> _WORK ORDER_:
Write the records out again exactly, leaving no images in.
==== INFORMATION PROVIDED ====
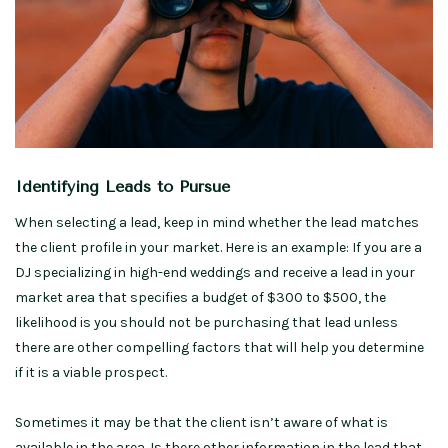
Identifying Leads to Pursue
When selecting a lead, keep in mind whether the lead matches
the client profile in your market. Here is an example: If you are a
DJ specializing in high-end weddings and receive a lead in your
market area that specifies a budget of $300 to $500, the
likelihood is you should not be purchasing that lead unless
there are other compelling factors that will help you determine
if it is a viable prospect.
Sometimes it may be that the client isn’t aware of what is
available in the area. Is there other information in the lead that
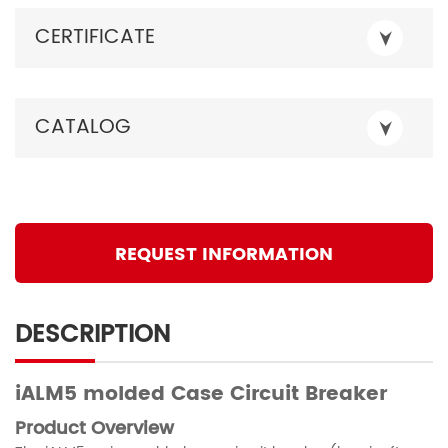
CERTIFICATE
CATALOG
REQUEST INFORMATION
DESCRIPTION
iALM5
molded
Case Circuit Breaker
Product Overview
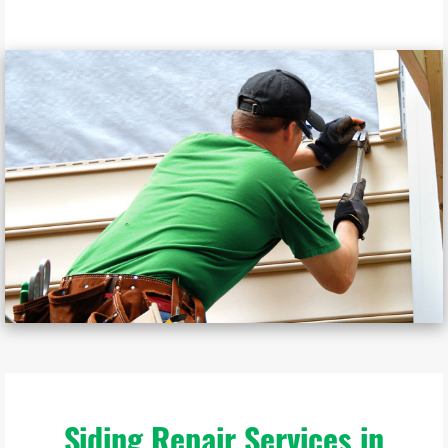
Siding Repair Services in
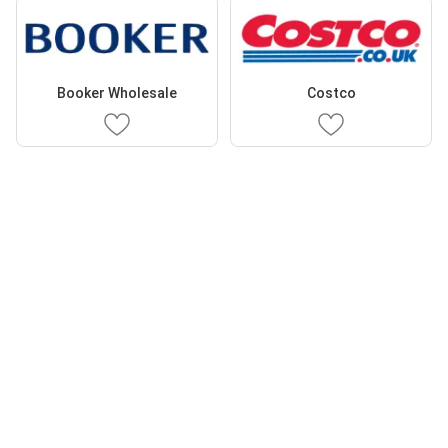
Booker Wholesale
Costco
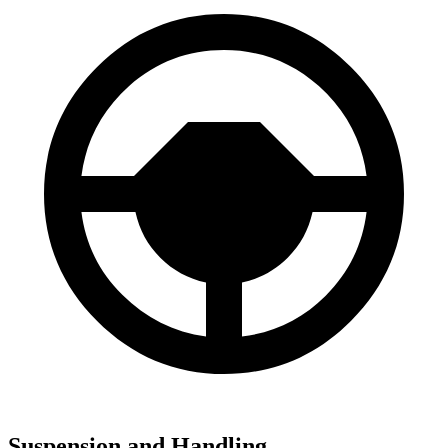
Suspension and Handling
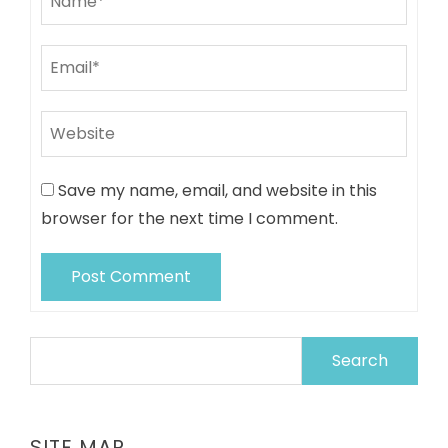
Save my name, email, and website in this
browser for the next time I comment.
Search
for:
SITE MAP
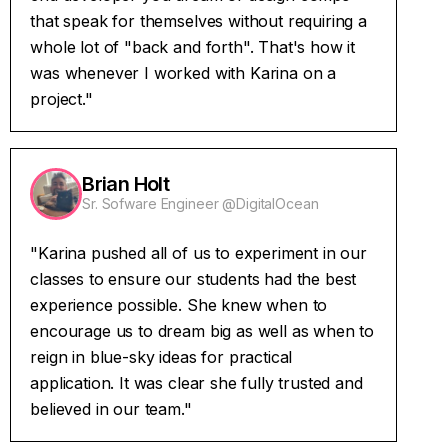
that speak for themselves without requiring a
whole lot of "back and forth". That's how it
was whenever I worked with Karina on a
project."
Brian Holt
Sr. Sofware Engineer @DigitalOcean
"Karina pushed all of us to experiment in our
classes to ensure our students had the best
experience possible. She knew when to
encourage us to dream big as well as when to
reign in blue-sky ideas for practical
application. It was clear she fully trusted and
believed in our team."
====
> _ANSWER TO THIS TASK_:
Identifying Leads to Pursue
When selecting a lead, keep in mind whether the lead matches
the client profile in your market. Here is an example: If you are a
DJ specializing in high-end weddings and receive a lead in your
market area that specifies a budget of $300 to $500, the
likelihood is you should not be purchasing that lead unless
there are other compelling factors that will help you determine
if it is a viable prospect.
Sometimes it may be that the client isn’t aware of what is
available in the area. Is there other information in the lead that
CERTIFICATE
CATALOG
REQUEST INFORMATION
DESCRIPTION
iALM5
molded
Case Circuit Breaker
Product Overview
Siding Repair Services in
Booker Wholesale
Costco
Suspension and Handling
Save my name, email, and website in this
browser for the next time I comment.
Search
for:
SITE MAP
that speak for themselves without requiring a
whole lot of "back and forth". That's how it
was whenever I worked with Karina on a
project."
Brian Holt
Sr. Sofware Engineer @DigitalOcean
"Karina pushed all of us to experiment in our
classes to ensure our students had the best
experience possible. She knew when to
encourage us to dream big as well as when to
reign in blue-sky ideas for practical
application. It was clear she fully trusted and
believed in our team."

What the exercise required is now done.